The next diagram shows the same plan with cardinality estimates and extra details for the Key Lookup:

SQL Server 2005 plan

The cardinality estimate at the Index Seek is exactly correct.  The table is not very large, there are up-to-date statistics associated with the index, so this is as expected.  If you run a query to find all rows in the TransactionHistory table for ProductID #1, 45 rows will indeed be returned.

The estimate for the Key Lookup is exactly correct.  Each lookup into the Clustered Index to find the Transaction Date is guaranteed to return exactly one row (each non-clustered index entry is associated with exactly one base table row).  The Key Lookup is expected to be executed 45 times (shown circled).

The estimate for the Inner Join is exactly correct – 45 rows from the seek joining to one row each time from the lookup, gives a total of 45 rows.

The Filter estimate is also good: SQL Server estimates that of the 45 rows entering the filter, 16.9951 rows will match the specified range of transaction dates.  In reality, only 11 rows are produced by this query, but that small difference in estimates is quite normal and certainly nothing to worry about here.  You might like to keep that estimate of 16.9951 rows in mind, however.

SQL Server 2008 onward

The same query executed against an identical copy of AdventureWorks on SQL Server 2008 (or R2, or 2012) produces a quite different execution plan:

SQL Server 2008 plan

Instead of an explicit Filter to find rows with the requested date range, the optimizer has pushed the date predicate down to the Key Lookup (the Key Lookup now has a predicate on Transaction Date).  This is a good optimization in general terms; it makes sense to filter rows as early as possible.  Unfortunately, it has made a bit of a mess of the cardinality estimates in the process.  The post-Filter estimate of 16.9951 rows seen in the 2005 plan has been moved to the Key Lookup.  Instead of estimating one row per lookup, the plan now suggests that 16.9951 rows will be produced by each clustered index lookup – clearly not right!
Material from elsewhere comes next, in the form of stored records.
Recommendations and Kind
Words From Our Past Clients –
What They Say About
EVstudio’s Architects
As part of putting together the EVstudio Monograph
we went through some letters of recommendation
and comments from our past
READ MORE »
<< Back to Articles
To my way of thinking, the execution plan cardinality estimates should look something like this:

image

As shown, I personally prefer to see the inner side of a nested loops join estimate the number of rows per execution, but I understand I may be in a minority on this point.  If the estimate were aggregated over the expected number of executions, the inner-side estimate would be also be 16.9951 (45 executions * 0.37767 per execution).

Cause

The query tree produced by the 2008+ optimizer looks much the same as the 2005 version – the explicit Filter is still present.  However, a post-optimization rewrite occurs in the ‘copy out’ phase that removes the Filter and incorporates it in the Key Lookup seek, resulting in a residual predicate on that operator.  This rewrite applies to regular scans and seeks too (so all residual predicates on scans and seeks are a result of this late rewrite).

I would like to thank Dima Piliugin (twitter | blog) for introducing me to undocumented trace flag 9130, which disables the rewrite from Filter + (Scan or Seek) to (Scan or Seek) + Residual Predicate.  Enabling this flag retains the Filter in the final execution plan, resulting in a SQL Server 2008+ plan that mirrors the 2005 version, with correct estimates.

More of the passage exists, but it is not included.